There followed a brief whispered argument that they could simply glamour themselves, but Zuzana would hear none of it. “Where would they put the food, with an enormous chimaera taking up half the floor, an angel perched on the window ledge, and a girl on the bed? Even if you’re invisible, you still have mass. You still take up space. Like, allthe space.”
And so they went, and if the room was small, the bathroom was much more so, and Zuzana saw fit to arrange them within it as she chose, pushing Karou by the small of the back and then giving Akiva an imperious look and toss of her head that said, You next, and she pressed them together into the shower and shut them in. It was the only way Virko could fit into the room, too. It was all perfectly reasonable.
She closed the bathroom door. They’d have to take it from there. She couldn’t do everything for them.
AN OFFER OF PATRONAGE
“Patience, patience.”
Thus had Razgut counseled Jael half a day earlier. Patience.Even then, he’d been feeling the pinch of impatience himself. Now, with two full days gone by since their arrival, it was more of a stab. He’d belittled Jael for his expectations, but secretly he was beginning to worry.
Where were all their offers of patronage? Had he miscalculated? This was all his own plan. Only arrive in glory, he had said, and they will fall all over themselves to give you what you want. Oh, not the presidents, not the prime ministers, not even the Pope. They would roll out every red carpet, yes. There would be no shortage of bowing and scraping, but the powers that be would have to practice caution when it came to arming a mysterious legion. There would be scrutiny. Oversight.
Committees.
Oh, give me a half-mad butcher of a tyrant, thought Razgut, at his wit’s end. Only save me from committees!
But while presidents, prime ministers, and popes entertained them, the quicker, darker currents of the world’s will should have been shaping themselves into action. Private groups, the crazy ones, the hellfire chasers, the doomsday gloaters. They should have been lining up, sending offers, paying bribes, getting word to the angels no matter what it cost them. Take us! Take us first! Burn the world, flay the sinners, only take us with you!
The world was rife with them, even on a normal day, so where were they all? Had Razgut misjudged humanity’s love affair with the end of the world? Was it possible this pageant would not play out quite so easily as he had thought?
Jael had been in foul humor, pacing the suite of magnificent rooms, alternating cursing with icy silence. He kept the cursing low, to his credit, doing nothing “un-angelic” that might ruffle the feathers, so to speak, of their pious hosts. He played his part whenever called upon: the diplomatic posturing, the feasting, the dazzling. The Catholic Church seemed determined to match pageant with pageant, and certainly their costume collection won the day. If Razgut had to endure one more ceremony clinging to Jael’s back and listening to an old man in a fancy gown drone in Latin, he thought he might scream.
Scream and let himself be seen, just to spice things up.
So it was with a churning gutful of… hope… that he observed the curious shuffle-dance of faintheartedness being performed in the doorway by one of the Papal Palace servants.

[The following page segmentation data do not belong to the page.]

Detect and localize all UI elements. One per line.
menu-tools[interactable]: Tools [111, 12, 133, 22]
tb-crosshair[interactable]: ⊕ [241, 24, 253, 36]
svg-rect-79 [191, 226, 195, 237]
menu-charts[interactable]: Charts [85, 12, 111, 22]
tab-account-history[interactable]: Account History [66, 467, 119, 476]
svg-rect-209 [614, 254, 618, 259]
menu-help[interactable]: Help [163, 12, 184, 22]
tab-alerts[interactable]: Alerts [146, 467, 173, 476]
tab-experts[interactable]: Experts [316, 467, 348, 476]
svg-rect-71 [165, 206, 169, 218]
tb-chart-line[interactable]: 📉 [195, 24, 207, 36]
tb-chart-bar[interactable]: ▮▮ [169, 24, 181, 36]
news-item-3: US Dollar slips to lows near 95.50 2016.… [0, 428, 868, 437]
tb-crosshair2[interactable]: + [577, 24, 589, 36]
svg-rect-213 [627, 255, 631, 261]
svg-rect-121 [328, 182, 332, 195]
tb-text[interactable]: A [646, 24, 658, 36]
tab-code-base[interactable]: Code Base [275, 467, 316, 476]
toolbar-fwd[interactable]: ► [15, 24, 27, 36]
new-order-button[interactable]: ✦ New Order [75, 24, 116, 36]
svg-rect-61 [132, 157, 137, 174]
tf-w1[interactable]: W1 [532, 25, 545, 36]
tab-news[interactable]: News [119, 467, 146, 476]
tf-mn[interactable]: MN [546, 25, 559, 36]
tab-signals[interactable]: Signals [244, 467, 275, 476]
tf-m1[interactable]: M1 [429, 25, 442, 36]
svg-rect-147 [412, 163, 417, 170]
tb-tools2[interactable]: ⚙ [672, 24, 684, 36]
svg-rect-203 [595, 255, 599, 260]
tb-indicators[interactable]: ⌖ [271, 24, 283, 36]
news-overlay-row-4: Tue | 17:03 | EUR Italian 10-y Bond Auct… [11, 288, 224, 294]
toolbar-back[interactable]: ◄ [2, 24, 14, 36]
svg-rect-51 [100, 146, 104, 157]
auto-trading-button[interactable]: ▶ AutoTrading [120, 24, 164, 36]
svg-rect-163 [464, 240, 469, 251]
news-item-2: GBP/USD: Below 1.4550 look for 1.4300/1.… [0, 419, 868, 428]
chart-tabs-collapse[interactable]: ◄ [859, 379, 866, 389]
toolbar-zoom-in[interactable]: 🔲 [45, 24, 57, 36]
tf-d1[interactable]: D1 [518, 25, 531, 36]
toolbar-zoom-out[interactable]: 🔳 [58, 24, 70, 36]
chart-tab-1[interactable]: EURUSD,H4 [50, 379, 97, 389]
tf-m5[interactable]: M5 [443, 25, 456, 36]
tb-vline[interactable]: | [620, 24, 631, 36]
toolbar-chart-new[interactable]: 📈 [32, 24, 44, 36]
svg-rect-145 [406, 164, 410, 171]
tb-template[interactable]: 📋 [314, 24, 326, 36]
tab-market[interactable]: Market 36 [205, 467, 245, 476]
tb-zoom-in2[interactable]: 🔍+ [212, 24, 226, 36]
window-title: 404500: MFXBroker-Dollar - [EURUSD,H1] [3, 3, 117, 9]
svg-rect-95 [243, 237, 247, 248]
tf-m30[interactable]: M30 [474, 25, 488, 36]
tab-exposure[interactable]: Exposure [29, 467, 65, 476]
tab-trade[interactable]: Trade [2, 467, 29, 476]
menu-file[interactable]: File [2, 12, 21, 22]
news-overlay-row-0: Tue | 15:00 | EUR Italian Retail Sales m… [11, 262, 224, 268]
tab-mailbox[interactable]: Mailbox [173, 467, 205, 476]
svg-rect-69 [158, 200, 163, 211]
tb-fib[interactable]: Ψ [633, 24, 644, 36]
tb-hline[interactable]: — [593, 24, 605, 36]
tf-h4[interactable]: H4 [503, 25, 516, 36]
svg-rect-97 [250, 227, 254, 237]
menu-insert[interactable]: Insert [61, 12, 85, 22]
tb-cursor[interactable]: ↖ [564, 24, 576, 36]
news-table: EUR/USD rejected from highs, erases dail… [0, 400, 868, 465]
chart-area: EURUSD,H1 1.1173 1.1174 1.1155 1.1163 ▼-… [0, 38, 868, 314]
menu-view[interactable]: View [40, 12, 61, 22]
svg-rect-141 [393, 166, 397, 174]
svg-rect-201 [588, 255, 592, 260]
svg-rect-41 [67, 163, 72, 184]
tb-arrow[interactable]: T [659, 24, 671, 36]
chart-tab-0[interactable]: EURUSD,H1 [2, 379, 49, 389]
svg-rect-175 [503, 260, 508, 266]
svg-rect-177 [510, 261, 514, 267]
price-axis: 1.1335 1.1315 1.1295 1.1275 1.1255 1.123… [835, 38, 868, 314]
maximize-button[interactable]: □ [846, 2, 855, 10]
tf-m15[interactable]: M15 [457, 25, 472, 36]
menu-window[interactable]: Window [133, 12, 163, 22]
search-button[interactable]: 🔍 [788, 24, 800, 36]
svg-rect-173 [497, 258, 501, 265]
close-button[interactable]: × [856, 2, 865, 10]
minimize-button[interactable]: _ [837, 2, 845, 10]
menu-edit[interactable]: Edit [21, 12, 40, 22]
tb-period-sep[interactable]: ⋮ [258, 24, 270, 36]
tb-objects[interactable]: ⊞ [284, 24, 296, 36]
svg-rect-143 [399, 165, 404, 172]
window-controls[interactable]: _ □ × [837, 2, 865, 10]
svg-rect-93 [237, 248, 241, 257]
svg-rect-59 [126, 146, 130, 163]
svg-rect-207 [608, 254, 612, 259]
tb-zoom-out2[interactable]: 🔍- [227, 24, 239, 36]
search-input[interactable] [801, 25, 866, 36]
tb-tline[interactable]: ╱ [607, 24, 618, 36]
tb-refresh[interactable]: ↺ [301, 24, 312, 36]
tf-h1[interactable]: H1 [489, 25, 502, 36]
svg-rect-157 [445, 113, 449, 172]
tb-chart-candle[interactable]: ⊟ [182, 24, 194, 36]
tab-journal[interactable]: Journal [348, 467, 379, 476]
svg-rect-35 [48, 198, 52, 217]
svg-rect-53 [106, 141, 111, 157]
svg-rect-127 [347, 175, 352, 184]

A step forward, a step back, arms aflutter, chickenlike. The man was one of the few approved to enter their chambers and see to their needs, and he had until now kept his eyes fixed on the floor in their “holy” presence. Razgut had thought, on several occasions, that he could probably release his glamour and not even be noticed. That was the level of discretion these servants displayed. They were very nearly ghosts, though the thought of such an afterlife made Razgut bilious.